Oregano has many uses—particularly medicinal uses—so it is natural that it’s gaining the attention of many scientific minds. And no wonder: as mere foodstuff, it is already packed with a lot of nutrients! Oregano leaf is a rich source of vitamin K (just two teaspoons delivers 27.9 percent of the recommended daily value) and a good source of manganese, iron, fiber, calcium, vitamin E, and tryptophan, an essential amino acid that helps the body synthesize protein.
In the kitchen, the aromatic herb can be used to enliven many favorite dishes including pizza, sautéed mushrooms, omelets, frittatas, garlic bread, and salad. Oregano particularly goes well with tomatoes (try them in a tomato-based soup!) and any Italian or Greek recipe.

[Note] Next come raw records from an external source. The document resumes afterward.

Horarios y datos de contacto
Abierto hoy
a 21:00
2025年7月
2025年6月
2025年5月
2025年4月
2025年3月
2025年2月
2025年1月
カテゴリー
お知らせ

Put some leaves in a bottle of olive oil to infuse the aromatic essence in the oil—and drizzle this over salad. Or, to put a different note on your favorite soup dish, try adding a bunch of fresh oregano leaves to your regular bouquet garni, the bundle of herbs tied together with string meant to add aroma to stock.

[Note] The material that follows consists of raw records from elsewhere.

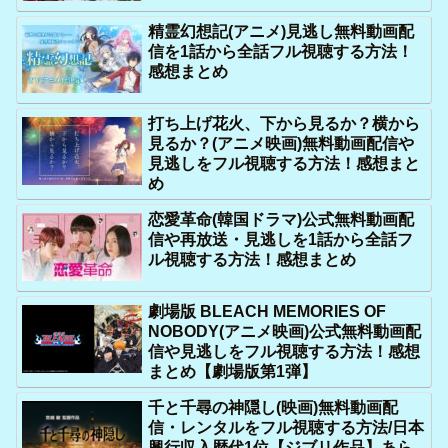
精霊幻想記(アニメ)見逃し無料動画配
信を1話から全話フル視聴する方法！
感想まとめ
打ち上げ花火、下から見るか？横から
見るか？(アニメ映画)無料動画配信や
見逃しをフル視聴する方法！感想まと
め
恋愛革命(韓国ドラマ)公式無料動画配
信や再放送・見逃しを1話から全話フ
ル視聴する方法！感想まとめ
劇場版 BLEACH MEMORIES OF
NOBODY(アニメ映画)公式無料動画配
信や見逃しをフル視聴する方法！感想
まとめ【劇場版第1弾】
千と千尋の神隠し(映画)無料動画配
信・レンタルをフル視聴する方法/日本
興行収入歴代1位【ジブリ作品】あら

It’s interesting how healthy foodstuff can make it to the medicine cabinet—and even more interesting when they work! When you’re looking for a quick, natural remedy to help ease different symptoms, like a clogged nose or a cough and colds, oregano can be a good option.
But it’s also wise to go for a checkup, especially when symptoms persist. The opinion of a professional medical practitioner really matters when it comes to diagnosing and treating illnesses, no matter how minor. Obviously, when it comes to life-threatening diseases such as diarrhea,epilepsy, or diabetes, your best bet is to skip the home remedies and go straight to the medical doctor.